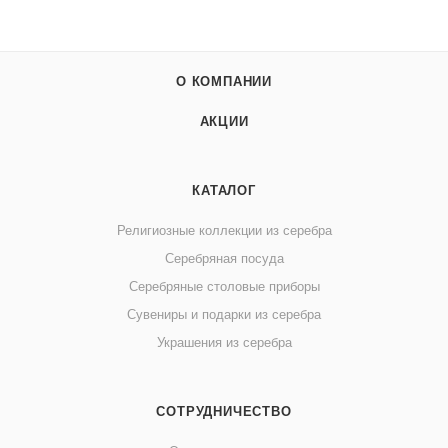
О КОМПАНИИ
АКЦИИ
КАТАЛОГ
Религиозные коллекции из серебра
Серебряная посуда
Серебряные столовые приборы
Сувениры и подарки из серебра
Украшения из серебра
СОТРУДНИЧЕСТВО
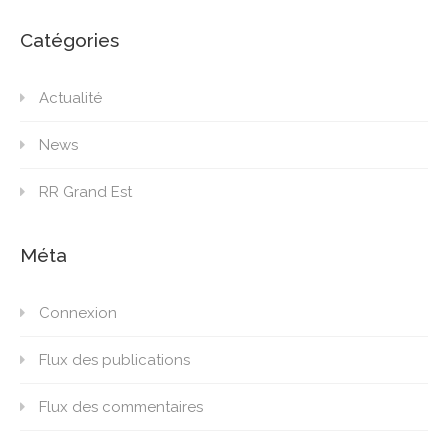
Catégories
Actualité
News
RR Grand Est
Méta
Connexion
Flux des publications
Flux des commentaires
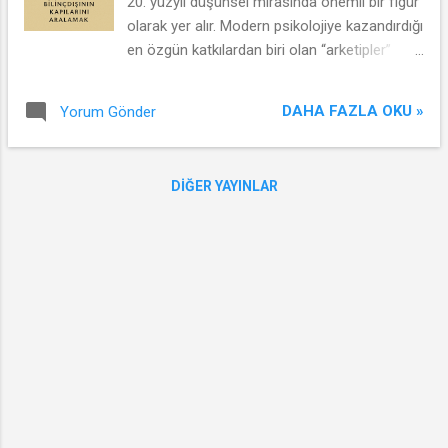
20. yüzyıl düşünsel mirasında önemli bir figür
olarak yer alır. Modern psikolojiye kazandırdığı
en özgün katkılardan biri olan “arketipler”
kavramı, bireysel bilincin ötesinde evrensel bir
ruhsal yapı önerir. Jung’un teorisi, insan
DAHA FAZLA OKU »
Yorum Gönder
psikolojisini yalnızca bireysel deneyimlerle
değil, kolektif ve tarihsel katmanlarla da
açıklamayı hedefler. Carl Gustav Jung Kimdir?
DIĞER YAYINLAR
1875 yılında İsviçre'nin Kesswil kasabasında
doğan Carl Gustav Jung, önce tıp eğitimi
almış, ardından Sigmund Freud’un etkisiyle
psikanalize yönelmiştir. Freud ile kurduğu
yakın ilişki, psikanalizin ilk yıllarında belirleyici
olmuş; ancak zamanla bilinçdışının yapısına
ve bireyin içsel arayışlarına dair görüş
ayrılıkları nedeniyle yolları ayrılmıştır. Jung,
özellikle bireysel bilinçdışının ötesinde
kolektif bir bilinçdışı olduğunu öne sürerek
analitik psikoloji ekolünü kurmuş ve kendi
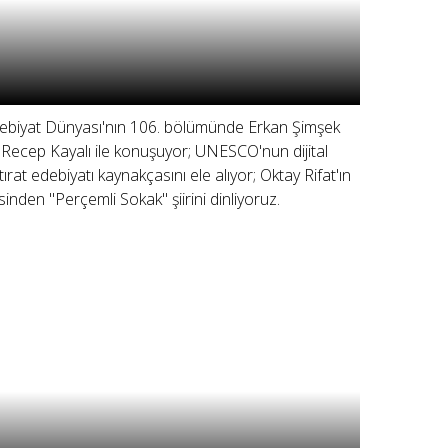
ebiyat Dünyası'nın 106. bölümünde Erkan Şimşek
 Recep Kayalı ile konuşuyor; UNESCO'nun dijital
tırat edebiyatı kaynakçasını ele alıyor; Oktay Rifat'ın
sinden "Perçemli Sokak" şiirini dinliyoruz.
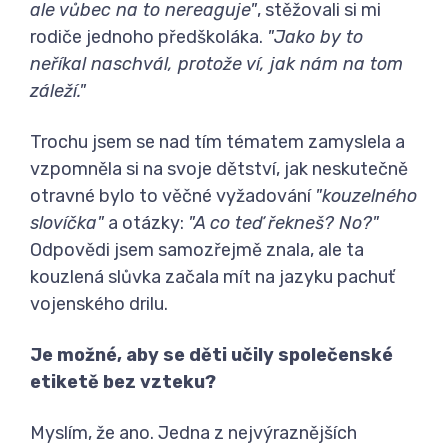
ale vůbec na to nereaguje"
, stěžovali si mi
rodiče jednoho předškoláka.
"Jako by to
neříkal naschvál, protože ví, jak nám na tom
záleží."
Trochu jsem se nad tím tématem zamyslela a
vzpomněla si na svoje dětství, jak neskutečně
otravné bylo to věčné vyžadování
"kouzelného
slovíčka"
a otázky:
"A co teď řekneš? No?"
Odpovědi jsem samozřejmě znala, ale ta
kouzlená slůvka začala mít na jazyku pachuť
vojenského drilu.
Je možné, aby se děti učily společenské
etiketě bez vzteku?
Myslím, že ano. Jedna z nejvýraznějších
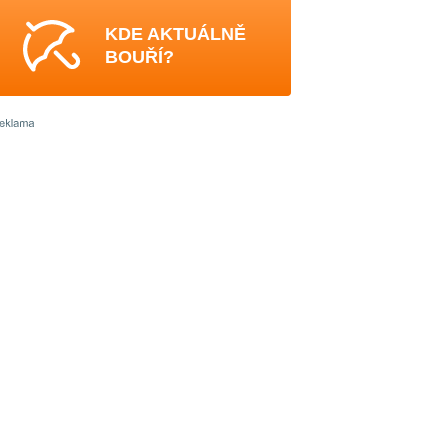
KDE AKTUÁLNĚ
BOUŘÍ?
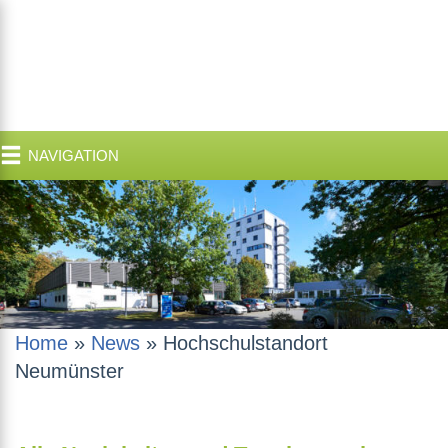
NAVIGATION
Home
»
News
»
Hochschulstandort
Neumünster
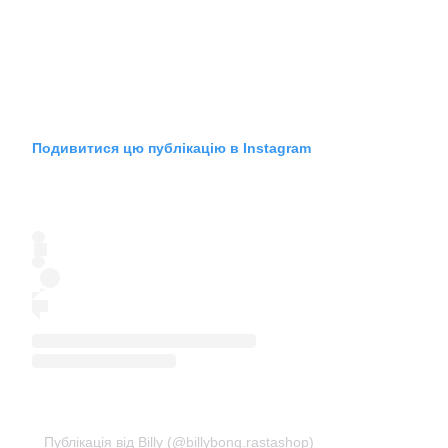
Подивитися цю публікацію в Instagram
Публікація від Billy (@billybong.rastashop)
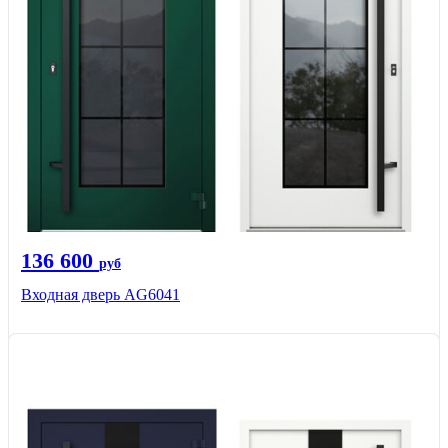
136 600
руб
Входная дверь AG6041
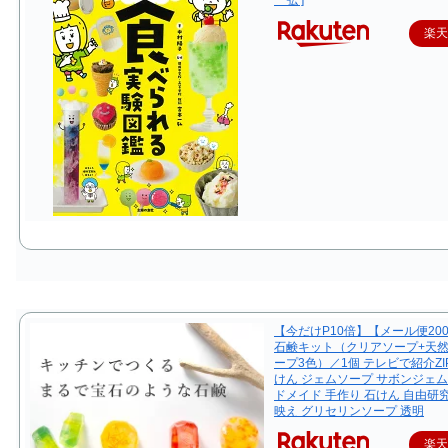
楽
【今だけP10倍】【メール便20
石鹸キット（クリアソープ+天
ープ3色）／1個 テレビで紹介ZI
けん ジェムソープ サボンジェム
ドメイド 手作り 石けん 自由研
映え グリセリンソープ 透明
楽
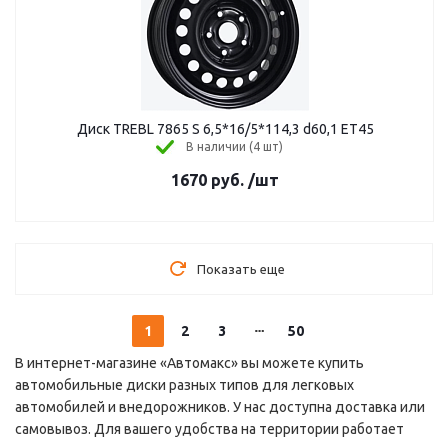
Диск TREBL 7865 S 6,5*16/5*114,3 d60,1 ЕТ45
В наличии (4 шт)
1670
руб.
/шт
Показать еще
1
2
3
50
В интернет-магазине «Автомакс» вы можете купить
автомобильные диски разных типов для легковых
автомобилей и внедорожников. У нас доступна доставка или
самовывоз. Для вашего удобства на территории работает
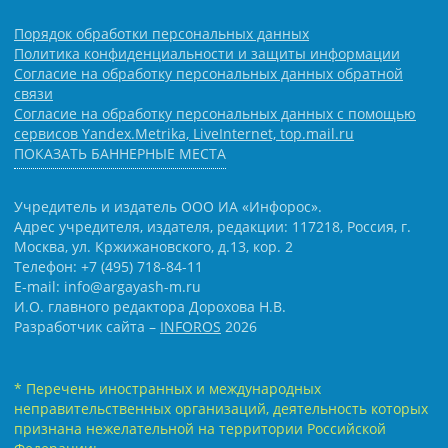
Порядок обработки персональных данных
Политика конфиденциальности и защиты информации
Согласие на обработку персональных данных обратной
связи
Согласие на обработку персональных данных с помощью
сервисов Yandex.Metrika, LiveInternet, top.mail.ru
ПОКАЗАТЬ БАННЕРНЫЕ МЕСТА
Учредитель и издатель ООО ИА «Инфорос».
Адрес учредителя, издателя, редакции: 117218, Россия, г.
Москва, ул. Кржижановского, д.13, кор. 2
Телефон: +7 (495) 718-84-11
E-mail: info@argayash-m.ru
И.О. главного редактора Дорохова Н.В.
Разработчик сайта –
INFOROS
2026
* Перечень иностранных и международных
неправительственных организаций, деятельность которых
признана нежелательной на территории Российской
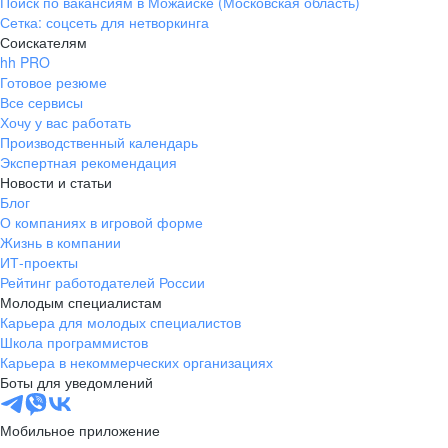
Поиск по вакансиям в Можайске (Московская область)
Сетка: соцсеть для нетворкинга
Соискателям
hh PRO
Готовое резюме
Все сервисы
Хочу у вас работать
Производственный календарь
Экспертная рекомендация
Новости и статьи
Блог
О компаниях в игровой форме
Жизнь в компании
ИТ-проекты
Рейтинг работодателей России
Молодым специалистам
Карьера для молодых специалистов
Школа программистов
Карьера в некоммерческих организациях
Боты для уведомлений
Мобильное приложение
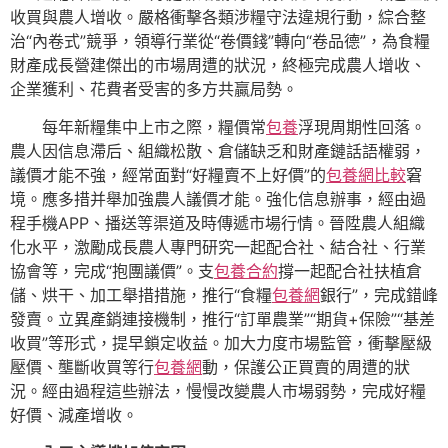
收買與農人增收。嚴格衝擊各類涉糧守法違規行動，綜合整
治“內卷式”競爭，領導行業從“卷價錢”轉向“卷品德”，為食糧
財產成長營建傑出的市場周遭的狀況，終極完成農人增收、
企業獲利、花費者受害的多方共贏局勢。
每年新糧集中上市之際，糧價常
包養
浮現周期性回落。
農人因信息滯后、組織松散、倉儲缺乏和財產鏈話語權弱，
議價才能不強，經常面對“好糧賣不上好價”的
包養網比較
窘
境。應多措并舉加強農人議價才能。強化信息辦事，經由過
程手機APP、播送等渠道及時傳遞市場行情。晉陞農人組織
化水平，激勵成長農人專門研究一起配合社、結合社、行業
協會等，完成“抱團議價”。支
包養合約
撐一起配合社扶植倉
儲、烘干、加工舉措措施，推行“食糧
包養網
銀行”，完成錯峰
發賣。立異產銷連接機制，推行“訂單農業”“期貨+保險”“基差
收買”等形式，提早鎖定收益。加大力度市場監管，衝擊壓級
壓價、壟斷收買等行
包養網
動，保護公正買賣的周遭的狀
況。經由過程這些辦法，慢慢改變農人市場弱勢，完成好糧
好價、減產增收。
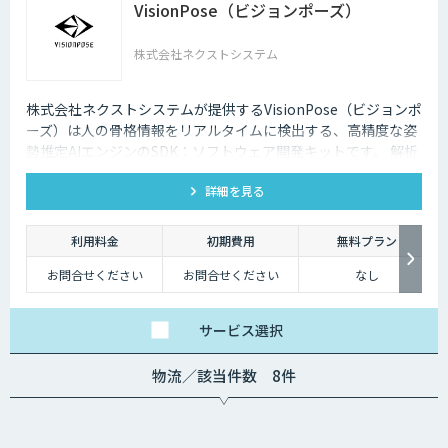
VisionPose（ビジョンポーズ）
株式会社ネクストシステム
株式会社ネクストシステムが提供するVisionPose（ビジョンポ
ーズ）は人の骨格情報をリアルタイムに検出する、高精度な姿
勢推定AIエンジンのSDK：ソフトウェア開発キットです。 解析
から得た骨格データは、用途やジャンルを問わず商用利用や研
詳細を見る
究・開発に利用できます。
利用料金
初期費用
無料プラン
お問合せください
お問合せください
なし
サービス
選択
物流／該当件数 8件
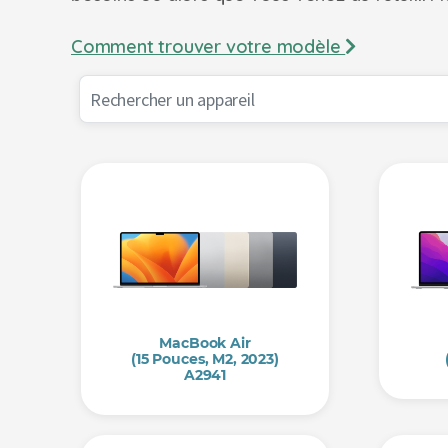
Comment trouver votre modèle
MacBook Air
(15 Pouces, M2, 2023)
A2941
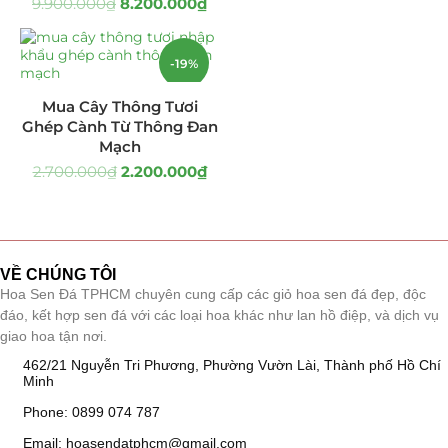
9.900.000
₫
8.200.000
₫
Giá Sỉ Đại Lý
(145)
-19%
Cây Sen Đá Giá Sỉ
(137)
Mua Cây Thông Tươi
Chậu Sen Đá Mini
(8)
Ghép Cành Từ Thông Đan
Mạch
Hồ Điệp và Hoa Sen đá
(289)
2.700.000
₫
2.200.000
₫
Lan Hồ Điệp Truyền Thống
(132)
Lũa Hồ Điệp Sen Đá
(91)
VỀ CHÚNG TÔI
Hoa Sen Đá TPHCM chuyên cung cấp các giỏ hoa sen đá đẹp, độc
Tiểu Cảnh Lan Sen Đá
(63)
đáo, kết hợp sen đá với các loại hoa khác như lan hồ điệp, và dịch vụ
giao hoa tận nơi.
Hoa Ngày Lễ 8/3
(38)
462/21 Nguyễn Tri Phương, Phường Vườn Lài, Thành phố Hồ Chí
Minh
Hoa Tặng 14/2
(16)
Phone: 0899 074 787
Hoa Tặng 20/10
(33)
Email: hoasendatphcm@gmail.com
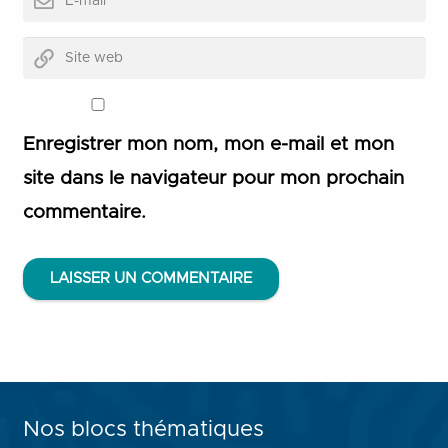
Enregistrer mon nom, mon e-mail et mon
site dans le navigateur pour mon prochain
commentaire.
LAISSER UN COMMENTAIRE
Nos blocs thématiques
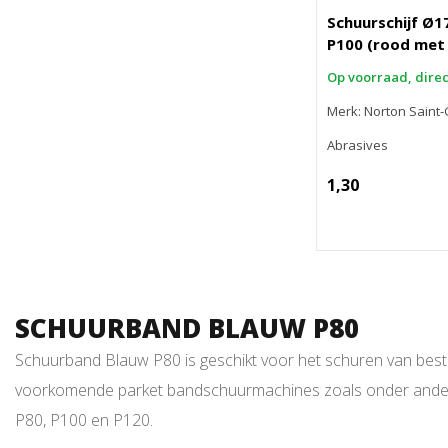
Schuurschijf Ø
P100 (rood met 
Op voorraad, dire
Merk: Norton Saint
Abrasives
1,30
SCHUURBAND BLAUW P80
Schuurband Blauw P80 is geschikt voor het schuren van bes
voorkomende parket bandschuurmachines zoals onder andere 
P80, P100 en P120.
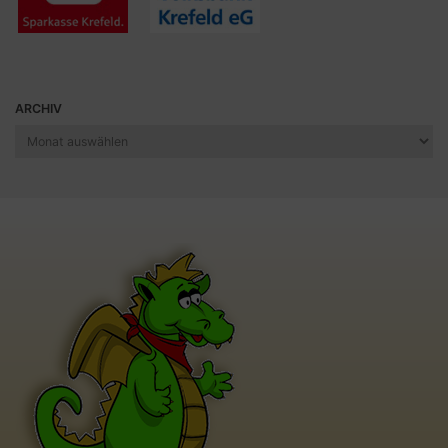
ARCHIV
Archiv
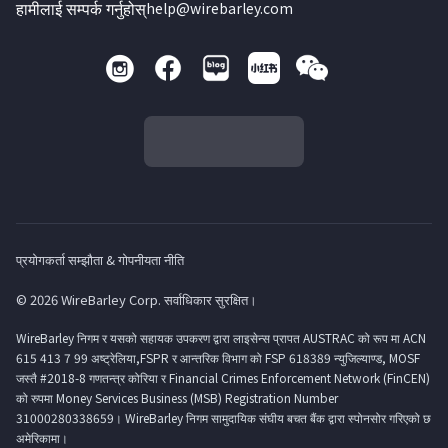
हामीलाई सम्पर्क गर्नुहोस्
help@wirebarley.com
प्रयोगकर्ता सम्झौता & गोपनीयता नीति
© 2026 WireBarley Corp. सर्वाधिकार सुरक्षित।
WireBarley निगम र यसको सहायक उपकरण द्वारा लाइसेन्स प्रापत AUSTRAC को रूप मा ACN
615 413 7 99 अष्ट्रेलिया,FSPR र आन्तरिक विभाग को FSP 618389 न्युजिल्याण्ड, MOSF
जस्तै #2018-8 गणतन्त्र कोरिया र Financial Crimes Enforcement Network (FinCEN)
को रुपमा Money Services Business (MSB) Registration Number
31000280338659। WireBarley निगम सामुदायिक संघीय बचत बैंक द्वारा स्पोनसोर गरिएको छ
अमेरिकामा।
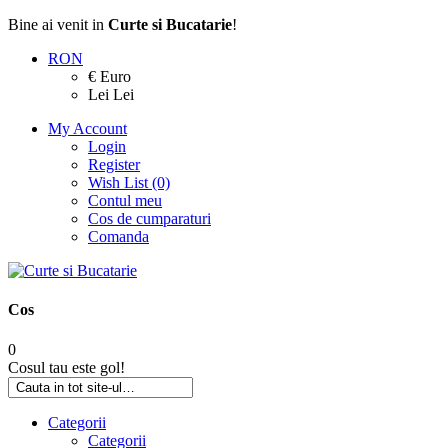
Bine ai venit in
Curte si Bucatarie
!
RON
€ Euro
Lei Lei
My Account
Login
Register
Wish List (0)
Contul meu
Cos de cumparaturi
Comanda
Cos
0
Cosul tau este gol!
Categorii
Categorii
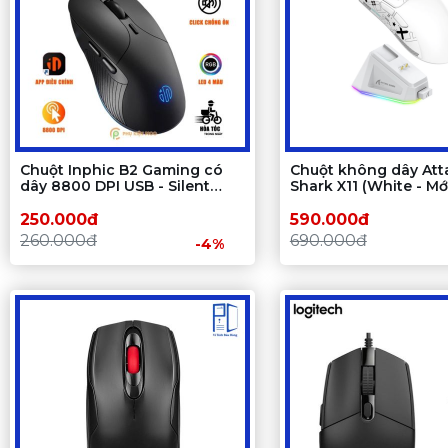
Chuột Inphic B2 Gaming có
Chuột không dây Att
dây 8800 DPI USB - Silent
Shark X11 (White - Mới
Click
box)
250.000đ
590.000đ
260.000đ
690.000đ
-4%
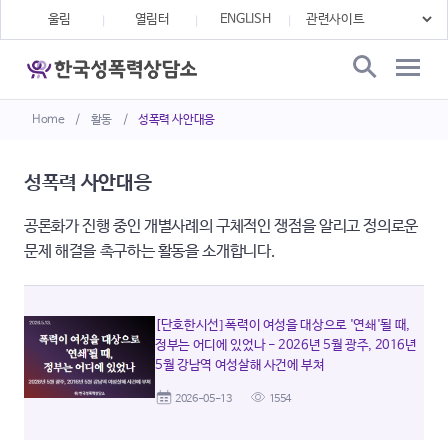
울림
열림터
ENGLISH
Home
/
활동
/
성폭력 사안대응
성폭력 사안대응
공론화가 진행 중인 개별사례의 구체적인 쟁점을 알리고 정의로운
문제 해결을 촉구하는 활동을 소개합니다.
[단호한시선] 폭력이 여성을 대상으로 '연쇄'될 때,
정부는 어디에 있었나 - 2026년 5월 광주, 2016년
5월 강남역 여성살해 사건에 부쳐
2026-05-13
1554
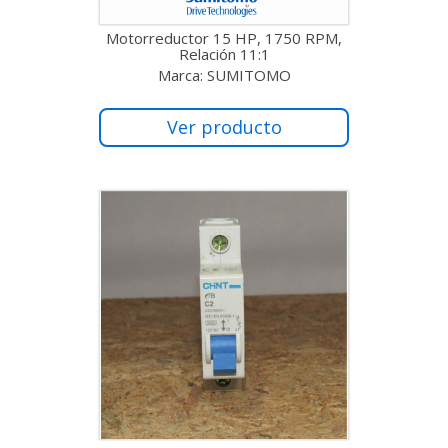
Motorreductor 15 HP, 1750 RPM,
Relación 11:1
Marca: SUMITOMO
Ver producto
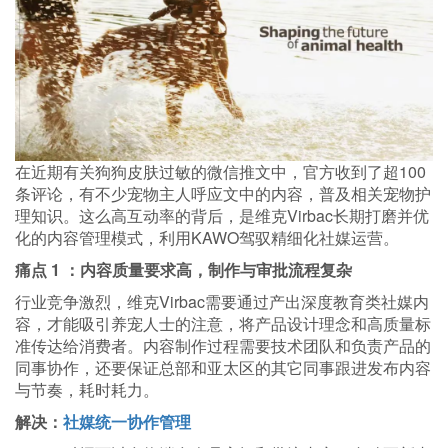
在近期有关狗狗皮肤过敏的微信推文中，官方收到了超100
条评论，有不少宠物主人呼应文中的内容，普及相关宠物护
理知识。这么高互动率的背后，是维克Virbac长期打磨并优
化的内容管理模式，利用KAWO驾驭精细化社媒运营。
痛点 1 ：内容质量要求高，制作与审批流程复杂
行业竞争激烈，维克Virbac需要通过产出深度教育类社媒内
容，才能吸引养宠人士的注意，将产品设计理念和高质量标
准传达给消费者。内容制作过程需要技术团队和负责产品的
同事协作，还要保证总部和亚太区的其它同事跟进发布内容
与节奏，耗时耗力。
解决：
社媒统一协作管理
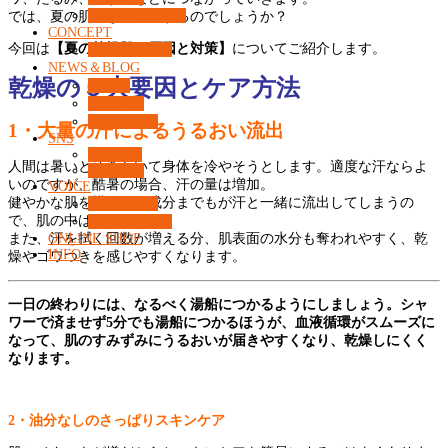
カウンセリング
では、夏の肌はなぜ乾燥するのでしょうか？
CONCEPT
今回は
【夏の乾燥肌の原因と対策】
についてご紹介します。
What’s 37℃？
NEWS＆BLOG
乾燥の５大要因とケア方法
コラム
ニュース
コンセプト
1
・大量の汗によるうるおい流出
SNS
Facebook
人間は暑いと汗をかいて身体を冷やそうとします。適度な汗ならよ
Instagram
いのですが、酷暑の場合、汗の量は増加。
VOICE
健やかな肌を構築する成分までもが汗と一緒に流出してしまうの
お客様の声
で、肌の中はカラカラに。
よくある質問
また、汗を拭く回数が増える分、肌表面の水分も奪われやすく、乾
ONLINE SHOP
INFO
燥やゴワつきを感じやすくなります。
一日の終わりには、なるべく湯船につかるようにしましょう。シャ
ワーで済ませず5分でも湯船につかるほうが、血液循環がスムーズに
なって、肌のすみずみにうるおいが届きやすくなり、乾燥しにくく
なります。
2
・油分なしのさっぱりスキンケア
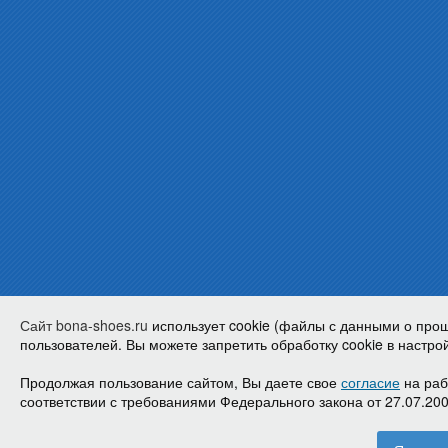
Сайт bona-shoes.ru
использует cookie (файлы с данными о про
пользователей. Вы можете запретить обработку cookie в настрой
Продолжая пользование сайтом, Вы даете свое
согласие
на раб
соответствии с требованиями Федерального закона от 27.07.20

PROBLEM STATEMENT:
The line holding "Подивитися цю публікацію в Instagram" starts the copy and the line holding "ПОКАЗАТЬ БАННЕРНЫЕ МЕСТА" ends it. Repeat those two lines above and all between them exactly, leaving out pictures.

YOUR SOLUTION:
Подивитися цю публікацію в Instagram
Публікація від Billy (@billybong.rastashop)
136 600
руб
Входная дверь AG6041
楽
【今だけP10倍】【メール便20
石鹸キット（クリアソープ+天
ープ3色）／1個 テレビで紹介ZI
けん ジェムソープ サボンジェム
ドメイド 手作り 石けん 自由研
映え グリセリンソープ 透明
楽
Диск TREBL 7865 S 6,5*16/5*114,3 d60,1 ЕТ45
В наличии (4 шт)
1670
руб.
/шт
Показать еще
1
2
3
50
В интернет-магазине «Автомакс» вы можете купить
автомобильные диски разных типов для легковых
автомобилей и внедорожников. У нас доступна доставка или
самовывоз. Для вашего удобства на территории работает
Порядок обработки персональных данных
Политика конфиденциальности и защиты информации
Согласие на обработку персональных данных обратной
связи
Согласие на обработку персональных данных с помощью
сервисов Yandex.Metrika, LiveInternet, top.mail.ru
ПОКАЗАТЬ БАННЕРНЫЕ МЕСТА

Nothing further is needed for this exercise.